Microsoft has sparked fury among the faithful following a DMCA takedown trawl that snared innocent Windows bloggers. The company was put on the defensive and forced to apologise after loyal podcasters and video bloggers received takedown warnings and had their YouTube accounts suspended for claimed copyright infringement of …
As I understand this, the takedown request was to have specific comments removed that contained information about obtaining pirate copies of Windows and/or contained cracked/stolen product keys, which seems like a legitimate request.
(If it doesn't seem legitimate to you, you might need to replace "Microsoft" and "Windows" with the name of a company and product that you like, and read it again)
Google decided to respond to this request by removing all of the videos, rather than the offending comments.
Why? Most likely incompetence by the low-paid intern who handles takedown requests, but I'm sure there'll be a conspiracy theory along any moment now...

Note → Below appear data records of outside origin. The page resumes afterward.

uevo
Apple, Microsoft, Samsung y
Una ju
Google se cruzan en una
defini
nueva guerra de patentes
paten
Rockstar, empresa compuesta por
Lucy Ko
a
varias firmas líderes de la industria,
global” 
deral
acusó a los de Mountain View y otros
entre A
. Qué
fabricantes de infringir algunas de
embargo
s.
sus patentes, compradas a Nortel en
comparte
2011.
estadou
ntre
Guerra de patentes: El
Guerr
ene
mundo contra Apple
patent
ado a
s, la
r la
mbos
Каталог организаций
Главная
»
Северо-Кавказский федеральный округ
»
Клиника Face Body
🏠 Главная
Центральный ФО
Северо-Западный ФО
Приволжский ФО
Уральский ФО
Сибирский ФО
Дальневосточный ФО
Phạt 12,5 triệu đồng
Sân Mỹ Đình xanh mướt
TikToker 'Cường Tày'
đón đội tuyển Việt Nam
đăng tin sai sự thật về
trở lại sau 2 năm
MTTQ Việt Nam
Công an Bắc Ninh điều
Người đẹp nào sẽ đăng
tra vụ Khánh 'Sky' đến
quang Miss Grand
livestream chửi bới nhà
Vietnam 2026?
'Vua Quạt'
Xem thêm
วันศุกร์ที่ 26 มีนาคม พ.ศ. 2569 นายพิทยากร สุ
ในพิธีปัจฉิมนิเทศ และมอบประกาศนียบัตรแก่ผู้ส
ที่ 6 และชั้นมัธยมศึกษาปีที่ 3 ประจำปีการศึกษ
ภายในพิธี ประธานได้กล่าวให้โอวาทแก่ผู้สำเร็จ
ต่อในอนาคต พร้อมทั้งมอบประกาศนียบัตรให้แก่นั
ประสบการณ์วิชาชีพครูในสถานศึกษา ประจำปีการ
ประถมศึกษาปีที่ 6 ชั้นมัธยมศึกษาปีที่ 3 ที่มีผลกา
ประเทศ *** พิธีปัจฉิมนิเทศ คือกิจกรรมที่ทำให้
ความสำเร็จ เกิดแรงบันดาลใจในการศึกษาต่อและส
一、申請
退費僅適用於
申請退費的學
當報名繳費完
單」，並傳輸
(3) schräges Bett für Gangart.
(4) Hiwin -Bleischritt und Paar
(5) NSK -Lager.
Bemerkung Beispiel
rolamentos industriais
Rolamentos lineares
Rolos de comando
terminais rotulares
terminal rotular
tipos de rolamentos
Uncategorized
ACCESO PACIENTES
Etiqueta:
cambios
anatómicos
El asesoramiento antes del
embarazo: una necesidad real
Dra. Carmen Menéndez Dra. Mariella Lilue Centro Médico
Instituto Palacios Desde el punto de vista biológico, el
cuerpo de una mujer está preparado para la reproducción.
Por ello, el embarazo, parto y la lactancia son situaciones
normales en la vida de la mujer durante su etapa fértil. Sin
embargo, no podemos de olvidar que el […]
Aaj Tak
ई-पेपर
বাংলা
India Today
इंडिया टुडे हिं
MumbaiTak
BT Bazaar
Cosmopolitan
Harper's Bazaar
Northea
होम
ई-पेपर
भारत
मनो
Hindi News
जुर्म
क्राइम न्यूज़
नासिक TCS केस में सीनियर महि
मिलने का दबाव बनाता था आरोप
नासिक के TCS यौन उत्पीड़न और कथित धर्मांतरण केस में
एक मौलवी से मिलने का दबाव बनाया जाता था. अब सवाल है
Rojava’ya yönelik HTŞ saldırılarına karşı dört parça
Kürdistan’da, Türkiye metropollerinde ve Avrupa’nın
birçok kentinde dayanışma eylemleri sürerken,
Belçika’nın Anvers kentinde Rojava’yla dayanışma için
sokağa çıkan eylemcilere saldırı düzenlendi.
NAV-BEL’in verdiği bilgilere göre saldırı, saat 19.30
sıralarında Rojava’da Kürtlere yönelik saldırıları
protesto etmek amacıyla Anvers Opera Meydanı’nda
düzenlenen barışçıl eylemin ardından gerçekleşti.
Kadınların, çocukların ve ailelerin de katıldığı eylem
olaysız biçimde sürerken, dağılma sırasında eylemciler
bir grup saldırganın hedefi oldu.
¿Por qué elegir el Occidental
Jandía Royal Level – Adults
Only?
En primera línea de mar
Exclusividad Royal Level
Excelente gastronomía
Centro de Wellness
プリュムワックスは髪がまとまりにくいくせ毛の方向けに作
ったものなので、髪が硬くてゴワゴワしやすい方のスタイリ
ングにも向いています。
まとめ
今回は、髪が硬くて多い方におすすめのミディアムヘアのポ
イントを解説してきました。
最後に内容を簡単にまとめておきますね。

pirate copies of Windows and/or contained cracked/stolen product keys, which seems like a legitimate request
Don't tell all that remote-activiation, medialess, no-you-must-download, preinstalled only, there-is-no-one-at-the-support-centre, enter-your-license-key sado-masochistic procedure I have to go through is actually USELESS TO MICROSOFT? #SHOCKED
If it doesn't seem legitimate to you, you might need to replace "Microsoft" and "Windows" with the name of a company and product that you like, and read it again
Hmmm..... the product I like can be had for free or is hardware. Weird.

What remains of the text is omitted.